Hokitika skink
- Conservation status: Nationally Critical (NZ TCS)

Scientific classification
- Kingdom: Animalia
- Phylum: Chordata
- Class: Reptilia
- Order: Squamata
- Family: Scincidae
- Subfamily: Eugongylinae
- Genus: Oligosoma
- Species: O. aff. infrapunctatum "Hokitika"
- Binomial name: Oligosoma aff. infrapunctatum "Hokitika"

= Hokitika skink =

Species of lizard from Westland District, New Zealand

The Hokitika skink (Oligosoma aff. infrapunctatum "Hokitika") is a poorly-known and critically endangered species of lizard in the family Scincidae (skinks) found only in the Hokitika area on the West Coast of New Zealand.

== Taxonomy and naming ==
In a 2019 revision of the speckled skink (Oligosoma infrapunctatum) complex, Melzer et al. described several new species, including O. salmo and O. albornense from the West Coast. Several other populations were identified as genetically distinct and in need of further taxonomic work, including the cobble skink, the Westport skink, and a population in the region of Hokitika.
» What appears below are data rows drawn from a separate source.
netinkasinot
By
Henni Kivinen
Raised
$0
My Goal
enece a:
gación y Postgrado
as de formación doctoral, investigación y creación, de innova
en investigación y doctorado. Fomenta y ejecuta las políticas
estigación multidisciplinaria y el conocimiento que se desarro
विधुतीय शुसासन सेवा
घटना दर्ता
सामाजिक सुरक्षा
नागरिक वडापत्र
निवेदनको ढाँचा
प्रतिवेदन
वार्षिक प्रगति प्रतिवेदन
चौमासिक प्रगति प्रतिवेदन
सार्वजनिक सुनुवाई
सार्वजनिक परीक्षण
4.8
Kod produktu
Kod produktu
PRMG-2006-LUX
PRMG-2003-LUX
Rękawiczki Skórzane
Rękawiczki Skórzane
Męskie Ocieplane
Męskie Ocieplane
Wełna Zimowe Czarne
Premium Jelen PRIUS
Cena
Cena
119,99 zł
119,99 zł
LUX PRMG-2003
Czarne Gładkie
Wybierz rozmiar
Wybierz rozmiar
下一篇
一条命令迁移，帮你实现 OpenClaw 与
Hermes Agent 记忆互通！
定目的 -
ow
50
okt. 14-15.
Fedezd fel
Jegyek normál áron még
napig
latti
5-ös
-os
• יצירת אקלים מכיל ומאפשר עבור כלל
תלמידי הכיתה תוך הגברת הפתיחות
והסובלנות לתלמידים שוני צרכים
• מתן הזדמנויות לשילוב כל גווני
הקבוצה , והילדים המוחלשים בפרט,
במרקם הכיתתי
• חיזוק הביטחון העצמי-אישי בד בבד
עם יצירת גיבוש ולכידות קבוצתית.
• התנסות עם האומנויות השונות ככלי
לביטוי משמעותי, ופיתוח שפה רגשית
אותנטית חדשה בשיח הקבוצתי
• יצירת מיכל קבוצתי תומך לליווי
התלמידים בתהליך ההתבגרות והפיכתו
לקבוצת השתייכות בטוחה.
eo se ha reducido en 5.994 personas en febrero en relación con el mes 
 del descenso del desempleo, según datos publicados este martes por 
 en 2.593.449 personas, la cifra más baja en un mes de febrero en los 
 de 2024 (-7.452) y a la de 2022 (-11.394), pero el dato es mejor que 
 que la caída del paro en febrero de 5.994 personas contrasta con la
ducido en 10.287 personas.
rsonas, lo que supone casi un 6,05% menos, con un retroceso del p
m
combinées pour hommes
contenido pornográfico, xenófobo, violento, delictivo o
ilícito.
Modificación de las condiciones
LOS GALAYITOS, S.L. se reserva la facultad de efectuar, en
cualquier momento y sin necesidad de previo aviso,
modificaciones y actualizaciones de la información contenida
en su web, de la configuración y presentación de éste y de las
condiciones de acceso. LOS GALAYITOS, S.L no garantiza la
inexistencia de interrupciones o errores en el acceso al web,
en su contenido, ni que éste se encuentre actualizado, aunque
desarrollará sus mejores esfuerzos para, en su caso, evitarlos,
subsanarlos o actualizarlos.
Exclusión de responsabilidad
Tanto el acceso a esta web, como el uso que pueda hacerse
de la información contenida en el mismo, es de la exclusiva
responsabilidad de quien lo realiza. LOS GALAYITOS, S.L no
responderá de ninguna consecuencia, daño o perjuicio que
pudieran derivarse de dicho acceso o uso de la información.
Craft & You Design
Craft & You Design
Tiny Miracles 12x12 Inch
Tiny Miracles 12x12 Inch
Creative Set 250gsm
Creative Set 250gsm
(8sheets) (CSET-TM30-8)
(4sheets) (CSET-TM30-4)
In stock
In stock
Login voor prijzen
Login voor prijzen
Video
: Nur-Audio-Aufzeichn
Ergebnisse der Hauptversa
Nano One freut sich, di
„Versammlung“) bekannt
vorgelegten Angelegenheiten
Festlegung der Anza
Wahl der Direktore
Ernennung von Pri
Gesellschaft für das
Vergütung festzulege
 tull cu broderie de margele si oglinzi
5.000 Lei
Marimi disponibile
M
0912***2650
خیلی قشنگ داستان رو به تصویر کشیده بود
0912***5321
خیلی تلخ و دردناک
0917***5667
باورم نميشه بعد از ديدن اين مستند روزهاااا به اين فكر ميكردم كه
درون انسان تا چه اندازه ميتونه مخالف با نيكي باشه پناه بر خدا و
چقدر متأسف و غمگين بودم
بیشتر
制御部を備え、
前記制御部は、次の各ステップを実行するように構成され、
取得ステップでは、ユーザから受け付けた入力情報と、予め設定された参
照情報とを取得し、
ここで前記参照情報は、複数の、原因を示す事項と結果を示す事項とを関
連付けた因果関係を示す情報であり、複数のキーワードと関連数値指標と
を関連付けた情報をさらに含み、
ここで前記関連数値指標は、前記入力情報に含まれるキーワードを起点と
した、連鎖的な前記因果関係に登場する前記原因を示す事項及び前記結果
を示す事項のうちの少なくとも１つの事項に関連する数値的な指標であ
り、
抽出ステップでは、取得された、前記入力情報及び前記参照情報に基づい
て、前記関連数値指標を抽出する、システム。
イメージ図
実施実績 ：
A molecular phylogeny established the Hokitika skinks were distinct at the species level, and the sister group to the cobble skink of Granity, 150 km to the north, but were not close relatives of O. newmani (the species found in the northern West Coast) or the Chesterfield/Kapitia skink found on the nearby Hokitika coast. The tag name Oligosoma aff. infrapunctatum "Hokitika" was coined, pending further genetic analysis and a species description.

==Distribution==
This species is known from three isolated localities on the West Coast of the South Island near Hokitika. Two of its occurrences are sightings of a single individual, and the other is a small population on private land.

==Habitat==
The Hokitika skink has been found in non-native vegetation, in pasture and grassland on terraces and riverbanks.

== Description ==
The Hokitika skink is 85 mm in snout–vent length, with a blunt snout. Like other members of the O. infrapunctatum species complex, it has a medium-brown back speckled with light and dark scales, and darker lateral bands with toothed margins. It differs from closely related species in its distinctive tooth-like (denticulate) markings around the mouth, and having its belly spots arranged in streaks.

== Conservation ==
In 2015 Department of Conservation (DOC) classified the Hokitika skink as Data Deficient under the New Zealand Threat Classification System, and in 2021 changed its status to Threatened–Nationally Critical, given the possibility of a population decline of 50–70% and the likelihood there are less than 250 individuals remaining.